真核病毒分类学的基因组基础:创建基于序列的病毒科分类框架。
The genomic underpinnings of eukaryotic virus taxonomy: creating a sequence-based framework for family-level virus classification.
机构信息
Nuffield Department of Medicine, University of Oxford, Peter Medawar Building, South Parks Road, Oxford, OX1 3SY, UK.
出版信息
Microbiome. 2018 Feb 20;6(1):38. doi: 10.1186/s40168-018-0422-7.
BACKGROUND
The International Committee on Taxonomy of Viruses (ICTV) classifies viruses into families, genera and species and provides a regulated system for their nomenclature that is universally used in virus descriptions. Virus taxonomic assignments have traditionally been based upon virus phenotypic properties such as host range, virion morphology and replication mechanisms, particularly at family level. However, gene sequence comparisons provide a clearer guide to their evolutionary relationships and provide the only information that may guide the incorporation of viruses detected in environmental (metagenomic) studies that lack any phenotypic data.
RESULTS
The current study sought to determine whether the existing virus taxonomy could be reproduced by examination of genetic relationships through the extraction of protein-coding gene signatures and genome organisational features. We found large-scale consistency between genetic relationships and taxonomic assignments for viruses of all genome configurations and genome sizes. The analysis pipeline that we have called 'Genome Relationships Applied to Virus Taxonomy' (GRAViTy) was highly effective at reproducing the current assignments of viruses at family level as well as inter-family groupings into orders. Its ability to correctly differentiate assigned viruses from unassigned viruses, and classify them into the correct taxonomic group, was evaluated by threefold cross-validation technique. This predicted family membership of eukaryotic viruses with close to 100% accuracy and specificity potentially enabling the algorithm to predict assignments for the vast corpus of metagenomic sequences consistently with ICTV taxonomy rules.
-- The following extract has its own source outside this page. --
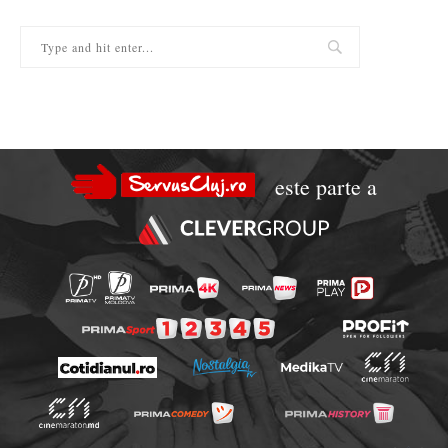
este parte a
In an evaluation run of GRAViTy, over one half (460/921) of (near)-complete genome sequences from several large published metagenomic eukaryotic virus datasets were assigned to 127 novel family-level groupings. If corroborated by other analysis methods, these would potentially more than double the number of eukaryotic virus families in the ICTV taxonomy.
CONCLUSIONS
A rapid and objective means to explore metagenomic viral diversity and make informed recommendations for their assignments at each taxonomic layer is essential. GRAViTy provides one means to make rule-based assignments at family and order levels in a manner that preserves the integrity and underlying organisational principles of the current ICTV taxonomy framework. Such methods are increasingly required as the vast virosphere is explored.
背景
国际病毒分类委员会(ICTV)将病毒分类为科、属和种,并提供了一个普遍用于病毒描述的规范命名系统。病毒分类学的分配传统上基于病毒的表型特性,如宿主范围、病毒形态和复制机制,特别是在科一级。然而,基因序列比较提供了对其进化关系更清晰的指导,并提供了唯一的信息,可以指导将缺乏任何表型数据的环境(宏基因组)研究中检测到的病毒纳入其中。
结果
本研究试图通过提取蛋白编码基因特征和基因组组织特征来检查遗传关系,以确定现有的病毒分类是否可以通过这种方法重现。我们发现,对于所有基因组构型和基因组大小的病毒,遗传关系与分类学分配之间存在大规模的一致性。我们称之为“基因组关系应用于病毒分类学”(GRAViTy)的分析管道在复制科一级以及将科内分组到目中的病毒分类方面非常有效。该方法通过三重复交叉验证技术,评估了其正确区分已分类病毒和未分类病毒并将其分类到正确分类群的能力。该方法预测真核病毒的家族归属准确率接近 100%,特异性高,有可能使该算法能够根据 ICTV 分类规则一致地预测宏基因组序列的分类学归属。在 GRAViTy 的评估运行中,来自几个大型已发表的宏基因组真核病毒数据集的近完整基因组序列中,超过一半(460/921)被分配到 127 个新的科级分组中。如果得到其他分析方法的证实,这将有可能使 ICTV 分类法中的真核病毒科数量增加一倍以上。
结论
快速和客观地探索宏基因组病毒多样性,并在每个分类层为其分配提出明智建议是至关重要的。GRAViTy 提供了一种在家族和目级别上基于规则进行分配的方法,同时保留了 ICTV 分类法框架的完整性和基本组织原则。随着对庞大病毒圈的探索,这种方法的需求越来越大。